When you think of money, what’s the first thing that comes to mind? For anyone born before the 21st century, it’s probably coins and bills, which is the first kind of money that most people are exposed to. The fact that these are physical tokens colors the way we think about money from our childhood onwards, and leads to the belief that money is the fundamental unit of finance. But this is not true!

The fundamental unit of finance is not money, but the exchange of money.

Our human brains are much more adept at thinking about nouns than about verbs, so we’ve focused our attention on the technology that records the exchange of money rather than the underlying exchange itself.
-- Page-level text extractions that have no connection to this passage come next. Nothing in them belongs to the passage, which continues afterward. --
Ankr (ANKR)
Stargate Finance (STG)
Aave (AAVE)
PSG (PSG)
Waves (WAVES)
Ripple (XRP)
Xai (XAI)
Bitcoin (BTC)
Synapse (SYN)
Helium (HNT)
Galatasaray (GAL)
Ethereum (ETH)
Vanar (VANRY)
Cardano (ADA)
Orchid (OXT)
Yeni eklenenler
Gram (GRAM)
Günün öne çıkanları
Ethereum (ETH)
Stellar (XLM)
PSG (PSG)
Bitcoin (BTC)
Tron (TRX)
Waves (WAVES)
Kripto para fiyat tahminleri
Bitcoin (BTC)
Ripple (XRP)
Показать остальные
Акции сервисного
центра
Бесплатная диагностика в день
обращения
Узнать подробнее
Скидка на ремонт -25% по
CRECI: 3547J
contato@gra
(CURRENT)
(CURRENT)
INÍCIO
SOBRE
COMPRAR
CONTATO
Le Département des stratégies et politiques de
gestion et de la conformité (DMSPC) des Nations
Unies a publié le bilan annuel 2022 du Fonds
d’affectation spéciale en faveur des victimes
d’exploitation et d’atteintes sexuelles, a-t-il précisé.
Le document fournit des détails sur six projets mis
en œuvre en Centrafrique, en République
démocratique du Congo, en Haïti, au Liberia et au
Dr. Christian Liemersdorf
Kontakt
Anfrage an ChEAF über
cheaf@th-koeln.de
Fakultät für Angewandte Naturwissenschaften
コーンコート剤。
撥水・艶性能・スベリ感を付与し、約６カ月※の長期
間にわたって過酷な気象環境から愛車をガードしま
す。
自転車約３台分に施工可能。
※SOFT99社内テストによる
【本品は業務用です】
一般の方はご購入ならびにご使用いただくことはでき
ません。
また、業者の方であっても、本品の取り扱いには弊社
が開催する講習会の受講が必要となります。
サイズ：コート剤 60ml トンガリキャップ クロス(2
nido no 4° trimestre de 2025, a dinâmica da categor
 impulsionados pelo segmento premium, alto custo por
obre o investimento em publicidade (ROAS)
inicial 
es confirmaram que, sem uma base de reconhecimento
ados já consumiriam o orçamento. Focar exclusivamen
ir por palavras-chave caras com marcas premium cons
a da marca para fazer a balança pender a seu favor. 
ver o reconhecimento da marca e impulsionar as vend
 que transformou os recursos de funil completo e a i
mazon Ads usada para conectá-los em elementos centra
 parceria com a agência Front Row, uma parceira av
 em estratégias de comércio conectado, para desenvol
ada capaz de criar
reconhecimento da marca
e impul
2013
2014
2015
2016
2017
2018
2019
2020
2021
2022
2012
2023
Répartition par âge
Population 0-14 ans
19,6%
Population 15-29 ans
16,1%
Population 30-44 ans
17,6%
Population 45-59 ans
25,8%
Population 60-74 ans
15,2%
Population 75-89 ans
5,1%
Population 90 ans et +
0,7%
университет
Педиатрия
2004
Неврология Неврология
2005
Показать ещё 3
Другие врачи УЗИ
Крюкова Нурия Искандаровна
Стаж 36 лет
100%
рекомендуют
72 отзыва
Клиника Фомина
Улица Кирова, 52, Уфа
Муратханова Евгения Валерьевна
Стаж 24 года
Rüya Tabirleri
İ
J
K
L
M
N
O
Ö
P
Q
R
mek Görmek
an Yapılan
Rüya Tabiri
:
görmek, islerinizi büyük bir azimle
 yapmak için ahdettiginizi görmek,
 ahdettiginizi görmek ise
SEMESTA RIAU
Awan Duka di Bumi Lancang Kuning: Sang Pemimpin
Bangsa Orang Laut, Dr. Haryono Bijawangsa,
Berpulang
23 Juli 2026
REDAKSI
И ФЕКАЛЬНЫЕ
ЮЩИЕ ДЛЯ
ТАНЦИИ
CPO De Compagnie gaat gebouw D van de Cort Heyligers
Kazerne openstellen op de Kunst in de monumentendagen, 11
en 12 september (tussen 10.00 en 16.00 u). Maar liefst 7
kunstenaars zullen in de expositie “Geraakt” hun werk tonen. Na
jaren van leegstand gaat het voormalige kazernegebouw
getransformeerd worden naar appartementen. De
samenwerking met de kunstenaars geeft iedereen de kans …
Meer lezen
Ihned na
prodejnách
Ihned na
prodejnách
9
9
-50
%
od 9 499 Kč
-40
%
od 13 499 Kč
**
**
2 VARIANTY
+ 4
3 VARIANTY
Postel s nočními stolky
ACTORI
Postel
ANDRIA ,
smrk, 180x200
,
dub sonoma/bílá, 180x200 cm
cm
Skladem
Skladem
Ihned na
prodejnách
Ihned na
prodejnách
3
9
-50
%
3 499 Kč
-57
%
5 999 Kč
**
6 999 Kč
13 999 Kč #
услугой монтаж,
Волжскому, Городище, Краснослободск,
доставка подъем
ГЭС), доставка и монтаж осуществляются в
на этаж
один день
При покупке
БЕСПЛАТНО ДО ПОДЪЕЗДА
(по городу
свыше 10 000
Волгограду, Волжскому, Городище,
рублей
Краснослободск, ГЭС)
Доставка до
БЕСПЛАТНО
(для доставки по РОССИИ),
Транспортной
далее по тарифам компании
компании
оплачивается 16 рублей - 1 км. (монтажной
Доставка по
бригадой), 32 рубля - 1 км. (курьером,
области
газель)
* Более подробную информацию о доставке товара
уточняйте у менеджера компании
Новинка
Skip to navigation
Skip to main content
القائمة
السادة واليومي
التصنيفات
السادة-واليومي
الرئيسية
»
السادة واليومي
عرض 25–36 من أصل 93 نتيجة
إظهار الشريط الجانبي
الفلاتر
But think about it, coins and bills (and to go back further, gold and seashells) are no more than a technology that helps us keep track of the past history of economic transactions. Their primary advantage is that they’re not easily counterfeited, so when someone hands us a wad of cash we believe that there was a history of economic transactions that led that person to earn that wad of cash.

Thinking about it this way, cash and bills are a rather poor technology in our digital age. Paper bank ledgers are better, digital bank ledgers are much better, and decentralized ledgers are (might be?) even better still, because they contain much richer information about the history of exchanges. Indeed Blockchain ledgers are organized this way: there is a public record of all transactions and account balances can be deduced form them. (The fact that Ethereum explicitly tracks balances of accounts is in fact unnecessary and possibly useful only for optimization reasons.)

Returning to the incorrect paradigm, as humans with our proclivity to focus on nouns, we think much more readily about account balances, the digital analogue of tokens, than we think about histories of transactions. But an account balance is nothing more than a summary of a history of transactions, and so an account balance is just the output of running a function on a history of transactions.

This function seems simple: subtract outgoing transfers and add incoming ones. If we had a ledger that didn’t change this would be fine. But this ignores the dynamic nature of ledgers, where new transactions are constantly being added and those transactions require some integrity guarantee (e.g. no new transaction should be added that makes the net total transfer go negative) and violating transactions should be rejected.

How did this lead to the DAO hack?

I’ll again defer to this excellent recap of the hack for the details, but I’ll try to summarize the hack using the above perspective on account balances vs. transaction histories. The DAO contract checks whether certain transactions are legal by comparing them to a stored record of account balances (red flag!). If the transaction does not cause the account balance to go negative, then the transaction is permitted. After the transaction is created the account balance is updated to reflect the outgoing transfer.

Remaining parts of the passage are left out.